Questo ristorante è un altro di quei locali che te...

Recensione di del 22/10/2006

La Mandragola

38 € Prezzo
8 Cucina
7 Ambiente
7 Servizio
Rapporto qualità/prezzo: Scarso
Prezzo per persona bevande incluse: 38 €

Recensione

Questo ristorante è un altro di quei locali che tenevamo d’occhio da un po’ di tempo, essendo vicino a casa ci passavamo spesso davanti ed il nome intrigante ci incuriosiva molto. In più ce ne avevano parlato molto bene.

Una cosa originale che ci ha subito colpito è stata la disposizione del locale. Appena entrati abbiamo notato che l’unica sala era divisa a metà da alcuni mobili e separé; da una parte la classica sala da pranzo con una decina di tavoli ben apparecchiati, nell’altra una sala “d’attesa”. Proprio qui ci hanno fatto subito accomodare su grandi poltrone di vimini, ci hanno portato un aperitivo offerto dalla casa e i menu.
Dopo avere scelto i piatti della nostra cena, il cameriere come benvenuto ci ha portato dalla cucina una piccolissima bavarese con crema di piselli, mousse di ricotta e tartufo che abbiamo gustato sempre comodamente sistemati sulle nostre poltrone.

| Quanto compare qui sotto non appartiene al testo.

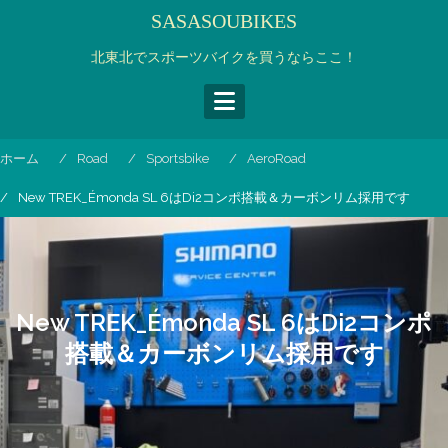
コ
SASASOUBIKES
ン
テ
北東北でスポーツバイクを買うならここ！
ン
ツ
へ
ス
ホーム
Road
Sportsbike
AeroRoad
キ
ッ
New TREK_Émonda SL 6はDi2コンポ搭載＆カーボンリム採用です
プ
New TREK_Émonda SL 6はDi2コンポ
搭載＆カーボンリム採用です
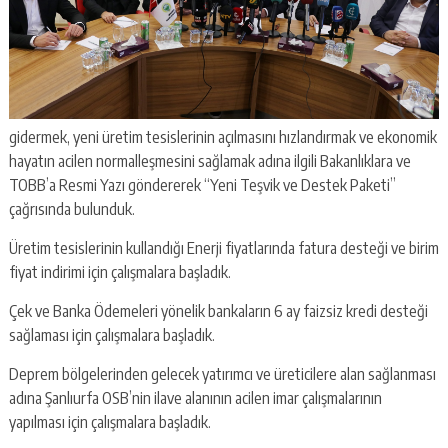
gidermek, yeni üretim tesislerinin açılmasını hızlandırmak ve ekonomik
hayatın acilen normalleşmesini sağlamak adına ilgili Bakanlıklara ve
TOBB’a Resmi Yazı göndererek “Yeni Teşvik ve Destek Paketi”
çağrısında bulunduk.
Üretim tesislerinin kullandığı Enerji fiyatlarında fatura desteği ve birim
fiyat indirimi için çalışmalara başladık.
Çek ve Banka Ödemeleri yönelik bankaların 6 ay faizsiz kredi desteği
sağlaması için çalışmalara başladık.
Deprem bölgelerinden gelecek yatırımcı ve üreticilere alan sağlanması
adına Şanlıurfa OSB’nin ilave alanının acilen imar çalışmalarının
yapılması için çalışmalara başladık.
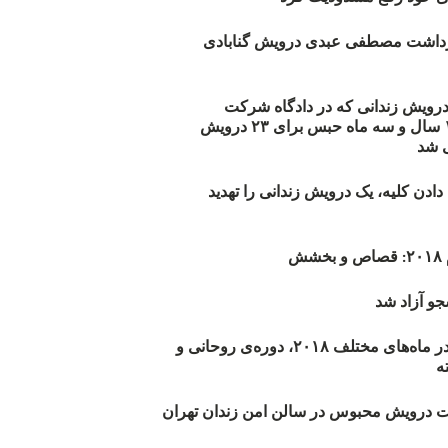
زداشت مصطفی عبدی درویش گنابادی
أیید حکم ۲۳ درویش زندانی که در دادگاه شرکت
نکرده‌اند/ ۱۹۰ سال و سه ماه حبس برای ۲۳ درویش
 شد
دن کلیه، یک درویش زندانی را تهدید
ش
و آزاد شد
روند اعدام‌ها در ماه‌های مختلف ۲۰۱۸، دوره‌ی روحانی و
 درویش محبوس در سالن امن زندان تهران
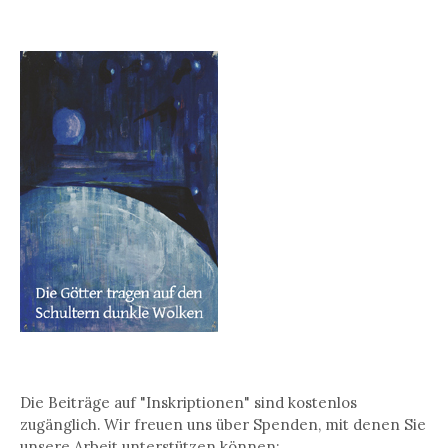
Die Beiträge auf "Inskriptionen" sind kostenlos
zugänglich. Wir freuen uns über Spenden, mit denen Sie
unsere Arbeit unterstützen können:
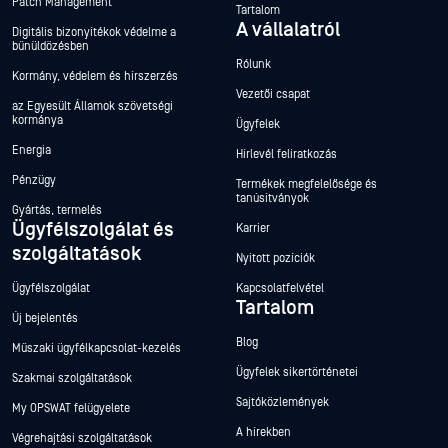
Patch Management
Tartalom
A vállalatról
Digitális bizonyítékok védelme a
bűnüldözésben
Rólunk
Kormány, védelem és hírszerzés
Vezetői csapat
az Egyesült Államok szövetségi
kormánya
Ügyfelek
Energia
Hírlevél feliratkozás
Pénzügy
Termékek megfelelősége és
tanúsítványok
Gyártás, termelés
Ügyfélszolgálat és
Karrier
szolgáltatások
Nyitott pozíciók
Ügyfélszolgálat
Kapcsolatfelvétel
Tartalom
Új bejelentés
Blog
Műszaki ügyfélkapcsolat-kezelés
Ügyfelek sikertörténetei
Szakmai szolgáltatások
Sajtóközlemények
My OPSWAT felügyelete
A hírekben
Végrehajtási szolgáltatások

Ci hanno poi fatto accomodare al nostro tavolo dove abbiamo trovato già pronta l’acqua e il cestino con innumerevoli tipi di pane di loro produzione. A differenza dei classici panieri qui abbiamo trovato dei grissini al nero di seppia, schiacciatina col sale grosso, panini con le olive e il classico pane bianco a fette.

Antipasti.
Culatello di Zibello di 18 mesi con bruschette all’origano.
Classico antipasto per chi non ha voglia di cose troppo elaborate e complicate. La stagionatura dava la garanzia che fosse un prodotto di qualità e così è stato. A nostro parere è da rivedere l’abbinamento con le bruschette perché nella semplicità del piatto l’abbinamento più giusto ci sembra il pane bianco che alla fine è stato l’unico del cestino che abbiamo consumato tutto.
Antipasto misto di pesce.
Una scelta che lasciava pensare al solito “antipastino pre-pizza” dei locali con specialità marinare. La sorpresa è stata tanta quando il cameriere ci ha portato un piatto con: salmone cotto al vapore (forse hanno sbagliato un po’ la cottura in quanto al centro risultava un po’ crudo), pesce spada con olive taggiasche (insolito e gustoso), ostrica con patate gratinate (il gusto dell’ostrica cotta assomiglia molto alle cozze), triglia con peperone e cipollotto (un po’ insipido) e per finire sushi di tonno. Dei cinque quest’ultimo è quello che ci ha sorpreso meno perché oramai quasi tutti i ristoranti con cucina innovativa presentano questo piatto.

Primi.
Rotolo di riso croccante con capesante e gamberi.
Anche questo piatto riprendeva la cucina asiatica e lo abbiamo trovato molto gustoso e delicato.
Tortelli di patate con spek e pecorino dolce di Pienza.
Un gusto completamente diverso dal precedente che rispecchia la classica cultura trentina. Questo comunque non toglie che il piatto ci ha pienamente soddisfatto.

Vino.
Gewürztraminer 2005. Vino bianco del Trentino, ideale per piatti leggeri e non troppo grassi.

Dolce.
Semifreddo alla menta con fonduta di cioccolato.
Un dolce fresco e leggero per terminare una cena “strana” che non ha deluso le aspettative. A completare il piatto alcuni chicchi di melograno che sono noti per essere un portafortuna, simbolo di abbondanza e prosperità.

Al momento dell’inserimento di questo ristorante, nel database de ilmangione.it, eravamo molto indecisi su che tipo di cucina assegnargli.
Nel menu che viene proposto si spazia dagli affettati misti tradizionali allo sformatine di topinambour, dall’antipasto misto di pesce al brasato di manzo con polenta grigliata.
Non si mangia male ed il posto è carino però preferiamo che un ristorante abbia una propria identità e che si qualifichi proponendo variazioni e innovazioni sì ma su un “tema culinario” specifico.
Comunque possiamo dire che secondo noi La Mandragola una visita la merita.